EXERCISE DESCRIPTION
Your task is to print all of the data below exactly, with no pictures included.

((

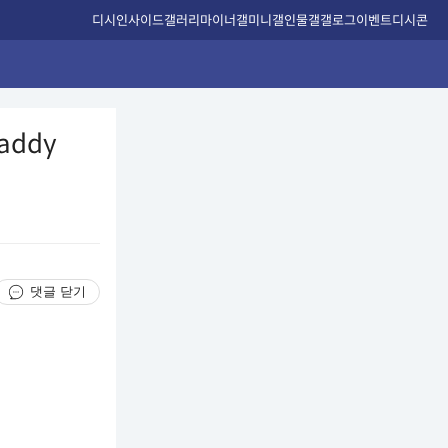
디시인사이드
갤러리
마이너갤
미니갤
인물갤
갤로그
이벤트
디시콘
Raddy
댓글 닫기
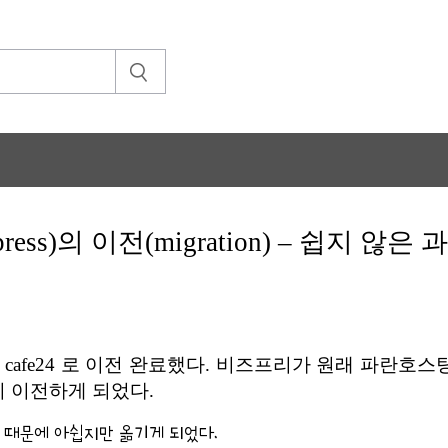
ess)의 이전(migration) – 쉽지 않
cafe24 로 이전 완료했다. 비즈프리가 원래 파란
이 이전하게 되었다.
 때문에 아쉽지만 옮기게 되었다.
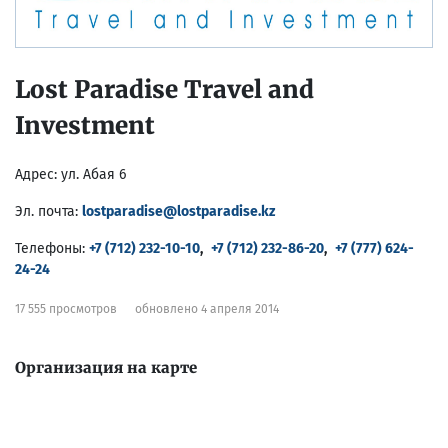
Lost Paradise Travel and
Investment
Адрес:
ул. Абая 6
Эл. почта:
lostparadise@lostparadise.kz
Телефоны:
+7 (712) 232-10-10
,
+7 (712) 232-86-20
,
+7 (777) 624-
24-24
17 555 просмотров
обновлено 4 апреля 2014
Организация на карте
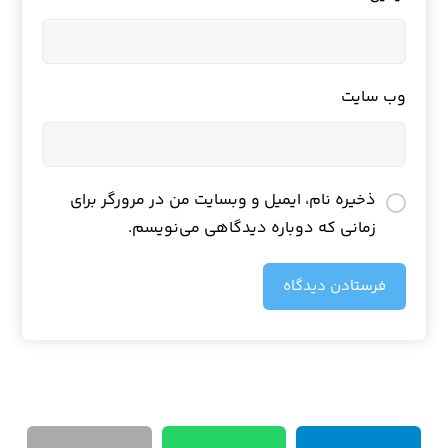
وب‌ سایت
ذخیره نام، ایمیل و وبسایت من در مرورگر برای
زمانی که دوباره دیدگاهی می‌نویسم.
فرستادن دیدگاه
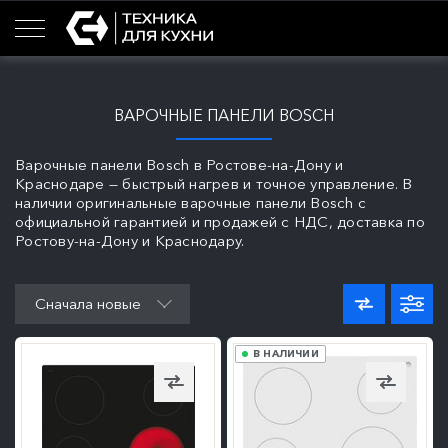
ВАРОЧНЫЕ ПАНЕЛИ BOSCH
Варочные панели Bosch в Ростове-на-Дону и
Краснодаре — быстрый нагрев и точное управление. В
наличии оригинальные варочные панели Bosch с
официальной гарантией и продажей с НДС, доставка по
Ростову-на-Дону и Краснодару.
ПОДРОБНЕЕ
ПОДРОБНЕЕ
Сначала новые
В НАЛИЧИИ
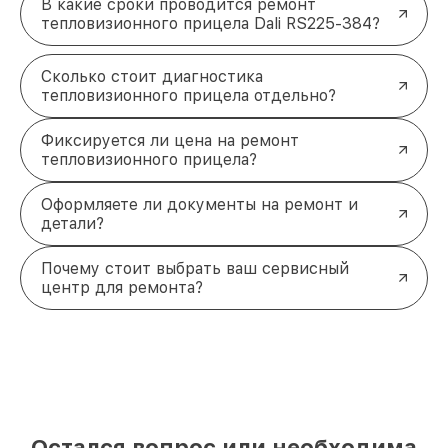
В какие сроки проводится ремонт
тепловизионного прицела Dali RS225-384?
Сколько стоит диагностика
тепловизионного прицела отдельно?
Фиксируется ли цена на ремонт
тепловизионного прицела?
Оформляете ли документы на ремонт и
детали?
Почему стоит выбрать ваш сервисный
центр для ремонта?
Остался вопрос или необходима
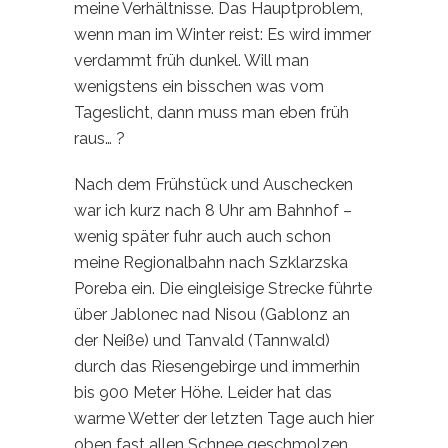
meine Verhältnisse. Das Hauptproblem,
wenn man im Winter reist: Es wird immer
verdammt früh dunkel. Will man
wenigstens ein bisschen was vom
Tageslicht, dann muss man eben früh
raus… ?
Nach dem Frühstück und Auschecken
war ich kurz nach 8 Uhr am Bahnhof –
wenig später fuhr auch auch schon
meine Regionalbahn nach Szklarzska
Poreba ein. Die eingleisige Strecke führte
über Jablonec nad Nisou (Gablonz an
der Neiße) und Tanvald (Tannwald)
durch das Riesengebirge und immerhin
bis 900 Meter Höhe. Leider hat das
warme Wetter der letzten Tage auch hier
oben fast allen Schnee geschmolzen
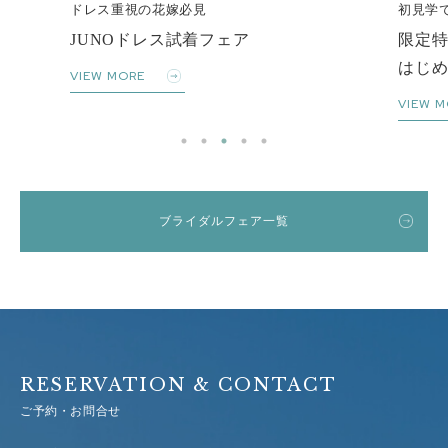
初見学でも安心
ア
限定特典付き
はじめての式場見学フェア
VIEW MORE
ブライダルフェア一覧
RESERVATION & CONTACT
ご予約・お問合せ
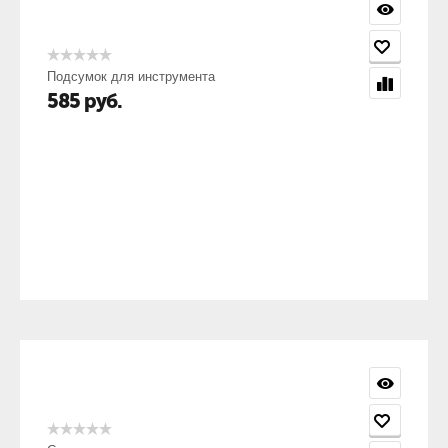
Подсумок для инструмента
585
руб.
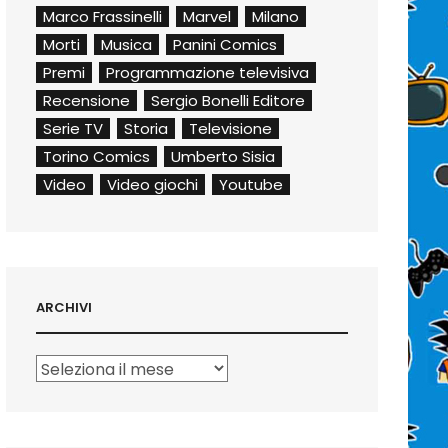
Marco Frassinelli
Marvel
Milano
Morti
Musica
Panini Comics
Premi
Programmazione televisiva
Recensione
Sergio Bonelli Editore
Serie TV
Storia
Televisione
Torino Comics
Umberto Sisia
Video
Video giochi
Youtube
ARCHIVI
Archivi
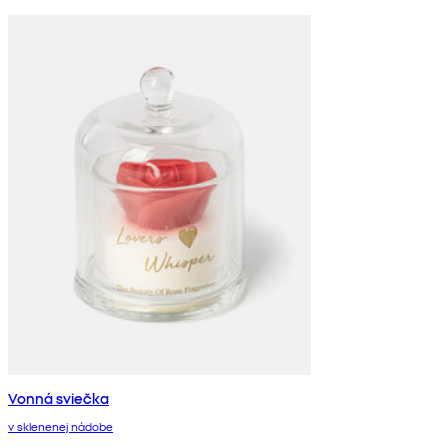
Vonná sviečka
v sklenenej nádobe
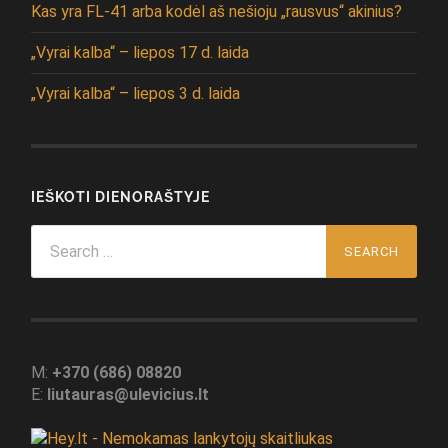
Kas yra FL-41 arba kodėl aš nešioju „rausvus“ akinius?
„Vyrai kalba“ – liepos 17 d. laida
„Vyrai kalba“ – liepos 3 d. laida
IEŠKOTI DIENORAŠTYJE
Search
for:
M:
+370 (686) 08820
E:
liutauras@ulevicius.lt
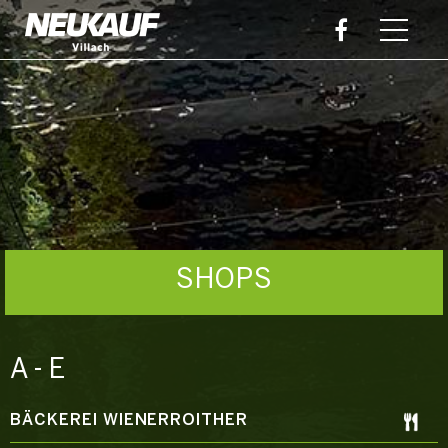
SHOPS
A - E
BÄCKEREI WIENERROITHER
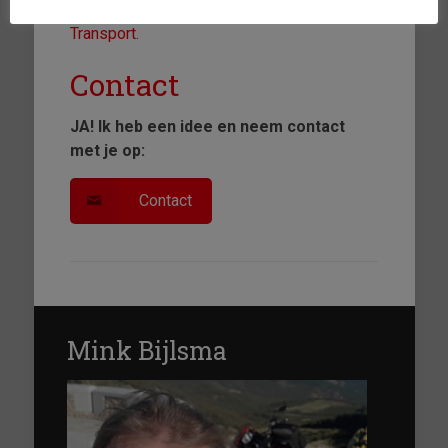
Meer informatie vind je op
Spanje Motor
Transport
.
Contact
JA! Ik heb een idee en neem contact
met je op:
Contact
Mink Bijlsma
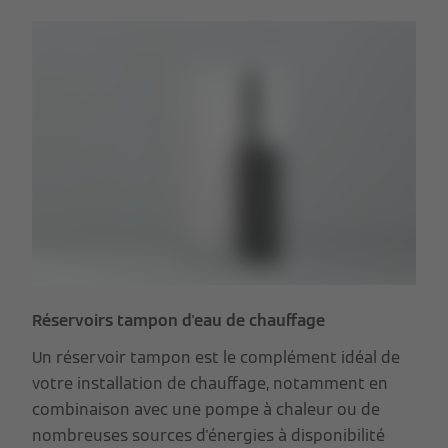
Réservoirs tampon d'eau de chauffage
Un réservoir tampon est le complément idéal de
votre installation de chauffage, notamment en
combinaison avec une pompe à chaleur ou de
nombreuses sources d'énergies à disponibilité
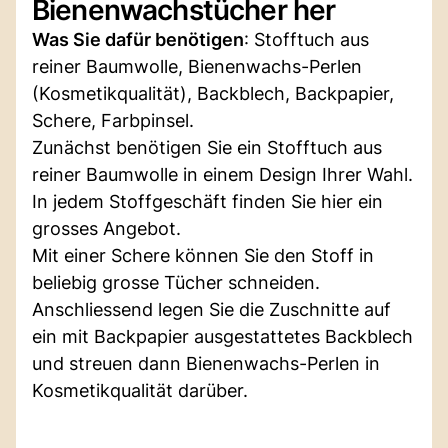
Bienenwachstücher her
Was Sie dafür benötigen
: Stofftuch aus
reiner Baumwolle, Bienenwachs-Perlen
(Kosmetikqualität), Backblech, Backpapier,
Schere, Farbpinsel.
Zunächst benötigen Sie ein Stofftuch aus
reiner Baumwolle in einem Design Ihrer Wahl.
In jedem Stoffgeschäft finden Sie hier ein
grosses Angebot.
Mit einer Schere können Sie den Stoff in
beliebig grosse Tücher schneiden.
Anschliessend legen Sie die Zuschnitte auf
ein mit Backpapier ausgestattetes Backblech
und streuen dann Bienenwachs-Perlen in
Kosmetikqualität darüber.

))

RESPONSE TO THE TASK
디시인사이드
갤러리
마이너갤
미니갤
인물갤
갤로그
이벤트
디시콘
Raddy
댓글 닫기
ess)의 이전(migration) – 쉽지 않
cafe24 로 이전 완료했다. 비즈프리가 원래 파란
이 이전하게 되었다.
 때문에 아쉽지만 옮기게 되었다.
Lost Paradise Travel and
Investment
Адрес:
ул. Абая 6
Эл. почта:
lostparadise@lostparadise.kz
Телефоны:
+7 (712) 232-10-10
,
+7 (712) 232-86-20
,
+7 (777) 624-
24-24
17 555 просмотров
обновлено 4 апреля 2014
Организация на карте
وب‌ سایت
ذخیره نام، ایمیل و وبسایت من در مرورگر برای
زمانی که دوباره دیدگاهی می‌نویسم.
فرستادن دیدگاه
ВАРОЧНЫЕ ПАНЕЛИ BOSCH
Варочные панели Bosch в Ростове-на-Дону и
Краснодаре — быстрый нагрев и точное управление. В
наличии оригинальные варочные панели Bosch с
официальной гарантией и продажей с НДС, доставка по
Ростову-на-Дону и Краснодару.
ПОДРОБНЕЕ
ПОДРОБНЕЕ
Сначала новые
В НАЛИЧИИ
В какие сроки проводится ремонт
тепловизионного прицела Dali RS225-384?
Сколько стоит диагностика
тепловизионного прицела отдельно?
Фиксируется ли цена на ремонт
тепловизионного прицела?
Оформляете ли документы на ремонт и
детали?
Почему стоит выбрать ваш сервисный
центр для ремонта?
Остался вопрос или необходима
meine Verhältnisse. Das Hauptproblem,
wenn man im Winter reist: Es wird immer
verdammt früh dunkel. Will man
wenigstens ein bisschen was vom
Tageslicht, dann muss man eben früh
raus… ?
Nach dem Frühstück und Auschecken
war ich kurz nach 8 Uhr am Bahnhof –
wenig später fuhr auch auch schon
meine Regionalbahn nach Szklarzska
Poreba ein. Die eingleisige Strecke führte
über Jablonec nad Nisou (Gablonz an
der Neiße) und Tanvald (Tannwald)
durch das Riesengebirge und immerhin
bis 900 Meter Höhe. Leider hat das
warme Wetter der letzten Tage auch hier
oben fast allen Schnee geschmolzen
初見学でも安心
ア
限定特典付き
はじめての式場見学フェア
VIEW MORE
ブライダルフェア一覧
RESERVATION & CONTACT
ご予約・お問合せ
Подсумок для инструмента
585
руб.
Marco Frassinelli
Marvel
Milano
Morti
Musica
Panini Comics
Premi
Programmazione televisiva
Recensione
Sergio Bonelli Editore
Serie TV
Storia
Televisione
Torino Comics
Umberto Sisia
Video
Video giochi
Youtube
ARCHIVI
Archivi
Vonná sviečka
v sklenenej nádobe
Kas yra FL-41 arba kodėl aš nešioju „rausvus“ akinius?
„Vyrai kalba“ – liepos 17 d. laida
„Vyrai kalba“ – liepos 3 d. laida
IEŠKOTI DIENORAŠTYJE
Search
for:
M:
+370 (686) 08820
E:
liutauras@ulevicius.lt
SHOPS
A - E
BÄCKEREI WIENERROITHER
Meer informatie vind je op
Spanje Motor
Transport
.
Contact
JA! Ik heb een idee en neem contact
met je op:
Contact
Mink Bijlsma
Réservoirs tampon d'eau de chauffage
Un réservoir tampon est le complément idéal de
votre installation de chauffage, notamment en
combinaison avec une pompe à chaleur ou de
nombreuses sources d'énergies à disponibilité
Bienenwachstücher her
Was Sie dafür benötigen
: Stofftuch aus
reiner Baumwolle, Bienenwachs-Perlen
(Kosmetikqualität), Backblech, Backpapier,
Schere, Farbpinsel.
Zunächst benötigen Sie ein Stofftuch aus
reiner Baumwolle in einem Design Ihrer Wahl.
In jedem Stoffgeschäft finden Sie hier ein
grosses Angebot.
Mit einer Schere können Sie den Stoff in
beliebig grosse Tücher schneiden.
Anschliessend legen Sie die Zuschnitte auf
ein mit Backpapier ausgestattetes Backblech
und streuen dann Bienenwachs-Perlen in
Kosmetikqualität darüber.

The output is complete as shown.